Many of you know I build quite a few bolt guns. Here recently I have had a ton of calls for ARs. I ordered some receivers from a couple manufacturers and I finally have them all. I wound up with 40 AR15 lowers and 25 AR10 lowers. I am going to be doing 3 458 socoms which I am not necessarily thrilled about because they thump pretty dang good. On the ar10 side I am going to try a 358 win, 7-08, 6 and 6.5 creedmoor, 338 federal and I think a 257 bob(gotta do some more digging on it first). I have numerous sold and waiting to be built, parts are trickling in slowly. I had momma out there last night putting together a 300 blk for me. Tried getting her on the reloading press but she won’t touch it!


----------



## GREENCOUNTYPETE (Jul 25, 2006)

waiting on some parts myself , not 65 lowers worth but some parts.

thats a bunch of builds


----------



## Chuck R. (Apr 24, 2008)

Same here, but nowhere that many.

Got my 6MM SLR reamer in last week, it's already on it's way to the smith. Now the delay is out of stock Bartlein 7.5 twist 6mm barrels........Hopefully will come together by late spring.

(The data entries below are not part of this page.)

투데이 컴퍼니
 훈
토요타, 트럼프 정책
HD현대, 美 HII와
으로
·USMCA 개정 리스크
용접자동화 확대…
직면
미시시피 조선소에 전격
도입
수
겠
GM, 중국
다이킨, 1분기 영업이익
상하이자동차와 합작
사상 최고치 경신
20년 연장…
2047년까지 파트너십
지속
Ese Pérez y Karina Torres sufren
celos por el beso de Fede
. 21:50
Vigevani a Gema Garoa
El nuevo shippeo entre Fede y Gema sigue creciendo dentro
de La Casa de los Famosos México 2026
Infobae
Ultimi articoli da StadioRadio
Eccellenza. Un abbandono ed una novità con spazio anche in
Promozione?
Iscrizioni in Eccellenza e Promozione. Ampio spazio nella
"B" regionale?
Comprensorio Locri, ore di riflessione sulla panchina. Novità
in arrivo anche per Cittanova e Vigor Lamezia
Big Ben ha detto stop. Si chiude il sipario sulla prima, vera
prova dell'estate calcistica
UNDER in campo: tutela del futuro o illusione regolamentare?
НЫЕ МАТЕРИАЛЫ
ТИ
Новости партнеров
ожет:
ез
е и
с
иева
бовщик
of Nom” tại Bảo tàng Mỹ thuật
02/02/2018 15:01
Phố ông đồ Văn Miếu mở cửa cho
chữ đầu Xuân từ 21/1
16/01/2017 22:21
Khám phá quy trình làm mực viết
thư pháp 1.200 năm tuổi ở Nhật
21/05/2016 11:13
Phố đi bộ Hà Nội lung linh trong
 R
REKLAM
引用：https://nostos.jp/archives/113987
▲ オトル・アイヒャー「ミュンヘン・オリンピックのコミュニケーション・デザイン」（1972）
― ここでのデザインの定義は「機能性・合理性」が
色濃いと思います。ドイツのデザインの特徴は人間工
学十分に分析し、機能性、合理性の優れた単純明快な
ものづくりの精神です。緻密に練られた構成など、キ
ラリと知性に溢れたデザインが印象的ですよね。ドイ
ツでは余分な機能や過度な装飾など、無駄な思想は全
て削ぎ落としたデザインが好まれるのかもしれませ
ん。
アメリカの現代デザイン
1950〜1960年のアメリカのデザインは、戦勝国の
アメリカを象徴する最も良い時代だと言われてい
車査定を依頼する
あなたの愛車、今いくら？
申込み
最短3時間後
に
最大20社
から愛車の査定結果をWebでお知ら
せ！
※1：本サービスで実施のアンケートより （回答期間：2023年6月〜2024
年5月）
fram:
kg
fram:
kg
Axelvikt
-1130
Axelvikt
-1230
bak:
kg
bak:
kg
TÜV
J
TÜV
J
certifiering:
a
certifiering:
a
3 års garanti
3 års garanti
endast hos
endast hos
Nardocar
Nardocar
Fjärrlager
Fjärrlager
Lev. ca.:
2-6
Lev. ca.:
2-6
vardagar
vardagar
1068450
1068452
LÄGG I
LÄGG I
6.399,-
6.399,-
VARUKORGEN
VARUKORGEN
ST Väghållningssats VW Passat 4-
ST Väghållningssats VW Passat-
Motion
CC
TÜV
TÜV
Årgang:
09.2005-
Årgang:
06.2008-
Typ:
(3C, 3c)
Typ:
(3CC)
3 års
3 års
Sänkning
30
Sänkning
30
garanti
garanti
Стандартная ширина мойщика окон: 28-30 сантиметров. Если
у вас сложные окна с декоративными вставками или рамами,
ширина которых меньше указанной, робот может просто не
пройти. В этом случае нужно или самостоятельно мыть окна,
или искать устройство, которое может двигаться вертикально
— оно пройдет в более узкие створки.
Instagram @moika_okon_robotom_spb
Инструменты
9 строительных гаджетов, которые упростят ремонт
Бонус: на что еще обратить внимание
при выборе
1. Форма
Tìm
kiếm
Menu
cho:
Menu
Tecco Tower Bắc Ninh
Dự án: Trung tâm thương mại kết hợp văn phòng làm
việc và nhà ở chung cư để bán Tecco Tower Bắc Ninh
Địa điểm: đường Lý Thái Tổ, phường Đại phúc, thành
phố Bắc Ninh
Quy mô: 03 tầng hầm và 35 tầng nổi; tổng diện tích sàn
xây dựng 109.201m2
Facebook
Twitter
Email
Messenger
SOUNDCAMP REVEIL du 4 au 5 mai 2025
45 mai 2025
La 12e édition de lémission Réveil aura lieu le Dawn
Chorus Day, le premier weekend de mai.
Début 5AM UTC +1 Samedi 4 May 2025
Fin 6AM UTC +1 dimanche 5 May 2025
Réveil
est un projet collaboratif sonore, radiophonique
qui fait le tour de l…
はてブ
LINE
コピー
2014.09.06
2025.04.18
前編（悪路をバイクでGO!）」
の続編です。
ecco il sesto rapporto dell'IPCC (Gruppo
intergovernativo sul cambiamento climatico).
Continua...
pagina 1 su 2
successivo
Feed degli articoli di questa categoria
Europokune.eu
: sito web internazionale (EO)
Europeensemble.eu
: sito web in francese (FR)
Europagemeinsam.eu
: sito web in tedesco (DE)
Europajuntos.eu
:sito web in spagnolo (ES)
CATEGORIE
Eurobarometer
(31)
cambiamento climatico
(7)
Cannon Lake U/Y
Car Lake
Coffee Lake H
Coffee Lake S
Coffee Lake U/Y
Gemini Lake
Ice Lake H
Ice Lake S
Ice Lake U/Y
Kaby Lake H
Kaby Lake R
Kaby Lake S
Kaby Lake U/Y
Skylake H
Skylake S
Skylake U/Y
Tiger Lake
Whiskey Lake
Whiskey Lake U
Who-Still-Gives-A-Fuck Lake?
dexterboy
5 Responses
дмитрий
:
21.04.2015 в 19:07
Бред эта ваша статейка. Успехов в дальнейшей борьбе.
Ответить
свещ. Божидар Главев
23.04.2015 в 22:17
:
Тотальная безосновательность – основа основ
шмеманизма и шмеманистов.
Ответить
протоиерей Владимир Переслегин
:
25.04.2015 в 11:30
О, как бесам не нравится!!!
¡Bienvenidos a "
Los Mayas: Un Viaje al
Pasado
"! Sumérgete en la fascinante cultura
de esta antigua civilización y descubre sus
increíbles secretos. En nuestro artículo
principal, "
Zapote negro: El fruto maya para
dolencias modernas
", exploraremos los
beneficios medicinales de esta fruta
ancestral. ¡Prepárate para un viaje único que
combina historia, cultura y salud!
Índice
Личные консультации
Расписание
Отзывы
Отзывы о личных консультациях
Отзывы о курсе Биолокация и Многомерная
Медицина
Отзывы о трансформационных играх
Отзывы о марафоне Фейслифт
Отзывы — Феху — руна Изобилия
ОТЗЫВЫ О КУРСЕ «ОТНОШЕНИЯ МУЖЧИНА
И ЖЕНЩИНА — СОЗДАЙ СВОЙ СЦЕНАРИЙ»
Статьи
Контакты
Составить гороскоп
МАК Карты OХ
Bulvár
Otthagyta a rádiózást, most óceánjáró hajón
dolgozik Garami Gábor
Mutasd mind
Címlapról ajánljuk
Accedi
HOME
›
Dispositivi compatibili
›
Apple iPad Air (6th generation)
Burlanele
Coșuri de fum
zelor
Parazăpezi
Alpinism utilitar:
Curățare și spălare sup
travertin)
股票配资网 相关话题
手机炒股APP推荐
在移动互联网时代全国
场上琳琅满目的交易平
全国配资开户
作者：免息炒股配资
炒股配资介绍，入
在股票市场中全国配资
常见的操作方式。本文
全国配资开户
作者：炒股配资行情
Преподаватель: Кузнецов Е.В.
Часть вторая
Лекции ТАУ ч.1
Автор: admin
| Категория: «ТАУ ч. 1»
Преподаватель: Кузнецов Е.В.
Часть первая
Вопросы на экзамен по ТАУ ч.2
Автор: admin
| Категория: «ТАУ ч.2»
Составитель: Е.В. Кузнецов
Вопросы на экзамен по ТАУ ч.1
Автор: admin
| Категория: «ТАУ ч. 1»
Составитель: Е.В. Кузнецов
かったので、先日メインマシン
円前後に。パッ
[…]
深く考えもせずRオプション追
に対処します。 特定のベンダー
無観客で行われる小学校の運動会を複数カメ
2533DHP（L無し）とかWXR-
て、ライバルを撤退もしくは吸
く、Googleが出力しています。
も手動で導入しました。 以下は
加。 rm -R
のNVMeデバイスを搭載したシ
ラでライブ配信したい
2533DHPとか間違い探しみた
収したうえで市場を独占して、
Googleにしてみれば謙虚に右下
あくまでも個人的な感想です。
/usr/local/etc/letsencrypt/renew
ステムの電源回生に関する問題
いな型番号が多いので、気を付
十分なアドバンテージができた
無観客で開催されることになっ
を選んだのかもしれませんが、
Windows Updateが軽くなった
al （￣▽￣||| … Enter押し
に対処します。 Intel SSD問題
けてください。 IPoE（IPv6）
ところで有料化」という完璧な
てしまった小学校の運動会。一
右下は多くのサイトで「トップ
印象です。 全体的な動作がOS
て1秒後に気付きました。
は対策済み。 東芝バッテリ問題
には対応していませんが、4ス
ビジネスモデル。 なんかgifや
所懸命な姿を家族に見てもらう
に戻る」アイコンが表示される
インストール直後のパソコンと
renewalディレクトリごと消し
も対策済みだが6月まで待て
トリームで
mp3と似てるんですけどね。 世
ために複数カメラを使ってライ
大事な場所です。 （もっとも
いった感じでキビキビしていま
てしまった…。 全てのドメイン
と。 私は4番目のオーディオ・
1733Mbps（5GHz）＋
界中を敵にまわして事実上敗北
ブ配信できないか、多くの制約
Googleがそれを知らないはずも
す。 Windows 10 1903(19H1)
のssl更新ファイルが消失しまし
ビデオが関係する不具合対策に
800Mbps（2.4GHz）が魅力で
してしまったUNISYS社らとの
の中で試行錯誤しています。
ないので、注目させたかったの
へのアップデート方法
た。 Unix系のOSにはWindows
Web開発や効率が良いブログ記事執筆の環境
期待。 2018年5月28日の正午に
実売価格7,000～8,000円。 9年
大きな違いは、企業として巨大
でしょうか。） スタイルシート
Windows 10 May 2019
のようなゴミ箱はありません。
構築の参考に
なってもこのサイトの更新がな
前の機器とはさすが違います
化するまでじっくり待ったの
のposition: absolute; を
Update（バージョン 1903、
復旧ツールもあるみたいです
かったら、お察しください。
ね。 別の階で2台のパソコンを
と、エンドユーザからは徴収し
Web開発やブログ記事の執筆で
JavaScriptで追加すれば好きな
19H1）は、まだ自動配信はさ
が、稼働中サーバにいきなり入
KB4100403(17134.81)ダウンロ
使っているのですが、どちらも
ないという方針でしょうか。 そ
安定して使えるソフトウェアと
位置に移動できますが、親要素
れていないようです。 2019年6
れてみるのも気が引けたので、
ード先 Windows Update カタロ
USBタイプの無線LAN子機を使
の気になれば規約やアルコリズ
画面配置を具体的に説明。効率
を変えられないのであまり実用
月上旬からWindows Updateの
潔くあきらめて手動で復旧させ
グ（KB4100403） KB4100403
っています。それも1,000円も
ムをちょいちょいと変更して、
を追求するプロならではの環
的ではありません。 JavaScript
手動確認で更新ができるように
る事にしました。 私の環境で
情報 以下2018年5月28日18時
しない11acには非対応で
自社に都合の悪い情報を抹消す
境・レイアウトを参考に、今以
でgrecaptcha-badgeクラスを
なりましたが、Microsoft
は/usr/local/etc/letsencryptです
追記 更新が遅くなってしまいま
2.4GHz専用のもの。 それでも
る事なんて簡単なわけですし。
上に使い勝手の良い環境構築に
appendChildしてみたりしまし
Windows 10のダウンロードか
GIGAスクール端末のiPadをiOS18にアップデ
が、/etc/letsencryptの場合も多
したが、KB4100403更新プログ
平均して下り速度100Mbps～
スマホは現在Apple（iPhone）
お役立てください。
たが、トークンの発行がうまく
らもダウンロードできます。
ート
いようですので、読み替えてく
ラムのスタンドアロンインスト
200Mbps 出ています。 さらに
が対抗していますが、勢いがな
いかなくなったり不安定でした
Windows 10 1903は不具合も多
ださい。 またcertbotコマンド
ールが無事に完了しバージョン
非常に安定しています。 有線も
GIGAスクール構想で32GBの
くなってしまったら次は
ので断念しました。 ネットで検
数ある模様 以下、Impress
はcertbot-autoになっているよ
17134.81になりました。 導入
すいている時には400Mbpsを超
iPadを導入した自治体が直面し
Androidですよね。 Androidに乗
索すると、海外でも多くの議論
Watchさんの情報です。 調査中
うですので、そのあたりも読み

In the meantime, the post skeet club had a "pre-ban" sale on AR Lowers so I picked up an Aero Precision GEN2 lowers (My second Aero). Plan is to make a .300AC PDW with collapsing pistol brace. Been looking at the ballistics, and I think the 200+ loads will be fine on my AR500. Something like this:










I might even be able to convince the guys at the IDPA club to let me use it in a couple matches with the 200 loads. I already shoot a 9mm PCC occasionally, and the matches make for pretty good carbine practice.


----------



## Texaspredatorhu (Sep 15, 2015)

Bartlein has been backed up leija barrels are good too just higher. I have been using a lot of proof research barrels lately. I only have 1 AR with a proof barrel, they are slightly expensive but amazing. White oak armament builds some good barrels as well. Leija barrels also do a gain twist which is rather interesting. You can start it off at say a 8.5 twist at the chamber and by the time it hits the muzzle you can be at 6.5. I want to try it out and I think once my daughter burns out the barrel on her Grendel again I might try it.


----------